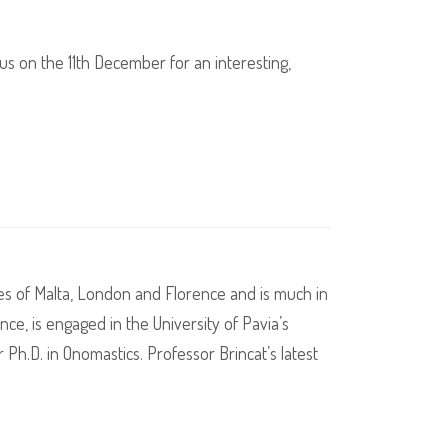
us on the 11th December for an interesting,
ties of Malta, London and Florence and is much in
ce, is engaged in the University of Pavia’s
r Ph.D. in Onomastics. Professor Brincat’s latest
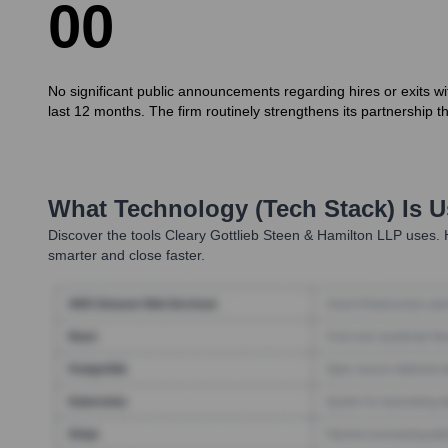
0
0
No significant public announcements regarding hires or exits 
last 12 months. The firm routinely strengthens its partnership th
What Technology (Tech Stack) Is 
Discover the tools
Cleary Gottlieb Steen & Hamilton LLP
uses. H
smarter and close faster.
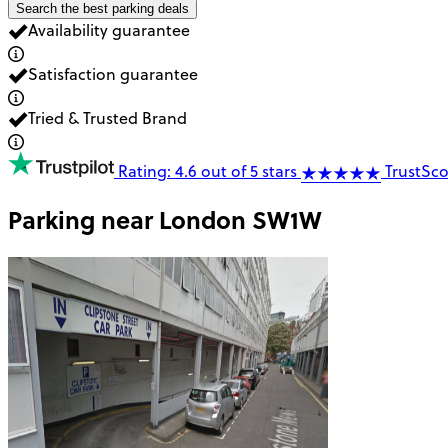
Search the best parking deals
Availability guarantee
Satisfaction guarantee
Tried & Trusted Brand
Rating: 4.6 out of 5 stars
TrustSco
Parking near
London SW1W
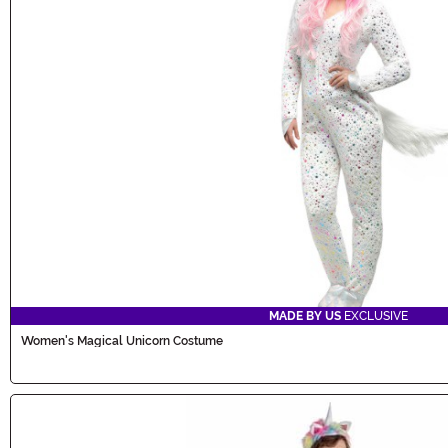
MADE BY US
EXCLUSIVE
Women's Magical Unicorn Costume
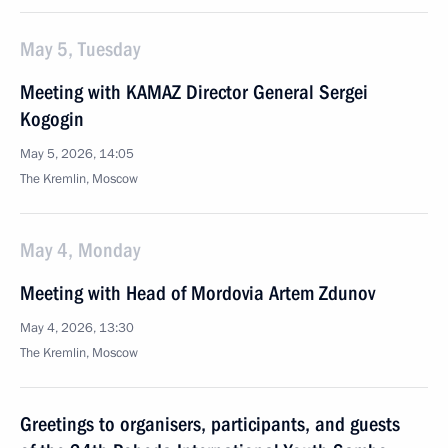
May 5, Tuesday
Meeting with KAMAZ Director General Sergei
Kogogin
May 5, 2026, 14:05
The Kremlin, Moscow
May 4, Monday
Meeting with Head of Mordovia Artem Zdunov
May 4, 2026, 13:30
The Kremlin, Moscow
Greetings to organisers, participants, and guests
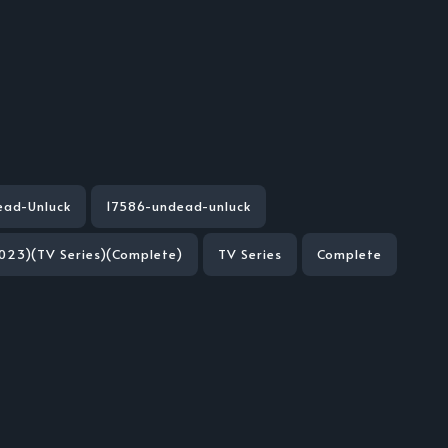
ead-Unluck
17586-undead-unluck
023)(TV Series)(Complete)
TV Series
Complete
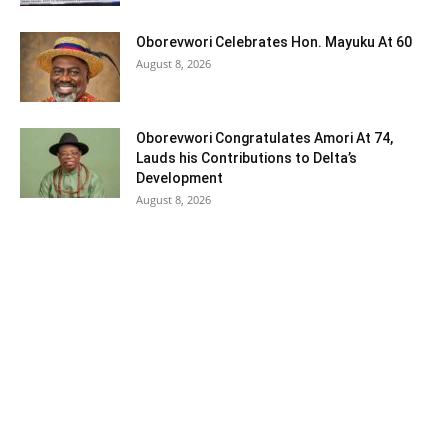
Oborevwori Celebrates Hon. Mayuku At 60
August 8, 2026
Oborevwori Congratulates Amori At 74,
Lauds his Contributions to Delta’s
Development
August 8, 2026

TO DO = Each record must be returned exactly as it stands, and the images omitted.

REPLY =
us on the 11th December for an interesting,
ties of Malta, London and Florence and is much in
ce, is engaged in the University of Pavia’s
r Ph.D. in Onomastics. Professor Brincat’s latest
0
0
No significant public announcements regarding hires or exits 
last 12 months. The firm routinely strengthens its partnership th
What Technology (Tech Stack) Is 
Discover the tools
Cleary Gottlieb Steen & Hamilton LLP
uses. H
smarter and close faster.
Search the best parking deals
Availability guarantee
Satisfaction guarantee
Tried & Trusted Brand
Rating: 4.6 out of 5 stars
TrustSco
Parking near
London SW1W
MADE BY US
EXCLUSIVE
Women's Magical Unicorn Costume
May 5, Tuesday
Meeting with KAMAZ Director General Sergei
Kogogin
May 5, 2026, 14:05
The Kremlin, Moscow
May 4, Monday
Meeting with Head of Mordovia Artem Zdunov
May 4, 2026, 13:30
The Kremlin, Moscow
Greetings to organisers, participants, and guests
ead-Unluck
17586-undead-unluck
023)(TV Series)(Complete)
TV Series
Complete
Oborevwori Celebrates Hon. Mayuku At 60
August 8, 2026
Oborevwori Congratulates Amori At 74,
Lauds his Contributions to Delta’s
Development
August 8, 2026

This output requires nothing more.